Mercury has a fine evening apparition in February 2013, featuring an extraordinarily close conjunction with Mars on the 7th and 8t. Mercury should become visible in the first few evenings of February, and it will be highest from the 11th to the 21st.
This is one of two good evening Mercury apparitions in 2013 for observers at mid-northern latitudes, the other being from late May to mid-June. From the Southern Hemisphere, this is Mercury's worst evening apparition, and the best is in September and October.
The keys to locating Mercury are clear air, a location with an unobstructed view of the western horizon, and a bit of persistence. Binoculars are also a huge help.
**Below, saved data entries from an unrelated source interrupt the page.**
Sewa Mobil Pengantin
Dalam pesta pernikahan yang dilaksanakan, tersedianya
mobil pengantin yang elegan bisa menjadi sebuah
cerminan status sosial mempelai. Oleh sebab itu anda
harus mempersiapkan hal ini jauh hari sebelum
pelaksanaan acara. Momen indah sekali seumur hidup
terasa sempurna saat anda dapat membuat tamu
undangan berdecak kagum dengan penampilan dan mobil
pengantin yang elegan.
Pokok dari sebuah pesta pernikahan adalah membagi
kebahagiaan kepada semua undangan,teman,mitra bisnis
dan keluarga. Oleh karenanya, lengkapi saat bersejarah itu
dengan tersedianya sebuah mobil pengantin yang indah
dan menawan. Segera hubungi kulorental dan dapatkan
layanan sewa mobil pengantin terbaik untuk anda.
A half hour after sunset, start scanning the horizon where the Sun's glow is strongest. Mercury should already be visible as a faint pinprick of light through binoculars, and it's likely to become more prominent as the sky grows darker.
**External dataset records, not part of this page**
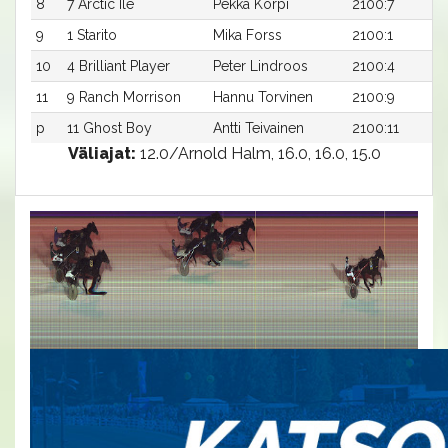
8
7 Arctic Ile
Pekka Korpi
2100:7
9
1 Starito
Mika Forss
2100:1
10
4 Brilliant Player
Peter Lindroos
2100:4
11
9 Ranch Morrison
Hannu Torvinen
2100:9
p
11 Ghost Boy
Antti Teivainen
2100:11
Väliajat:
12.0/Arnold Halm, 16.0, 16.0, 15.0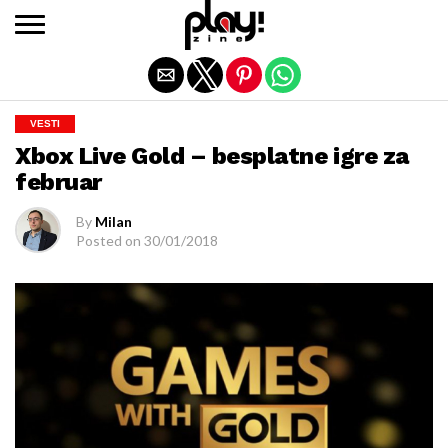
Exit mobile version
VESTI
Xbox Live Gold – besplatne igre za
februar
By
Milan
Posted on
30/01/2018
During the first half of the month, you should also be able to see Mars near Mercury, as shown in our chart. But you might need binoculars, because Mars is about one-tenth as bright as Mercury. Mars and Mercury are spectacularly close on February 7th and 8th.
You may see an extremely thin crescent Moon to the lower right of the planets on February 10th. And a thicker but still delicate Moon floats above them on the 11th.
Mercury is at its highest from the 11th through the 21st. During this period it's still well above the horizon an hour after sunset, when the sky is growing dark even in the west. However, it fades significantly, from magnitude -0.9 on the 11th to +0.5 on the 21st.
After that, Mercury fades rapidly and appears nearly 1° lower each evening, soon disappearing from naked-eye view. However, this is also the period when it becomes most interesting through a telescope, becoming a long, thin crescent as it starts to come between Earth and the Sun.
Following Mercury with a telescope through an entire apparition is surprisingly rewarding. The key is to catch it as early as possible, while it's relatively high above the horizon. A bright sky is no obstacle to telescopic viewing; in fact it tames Mercury's otherwise overwhelming brilliance.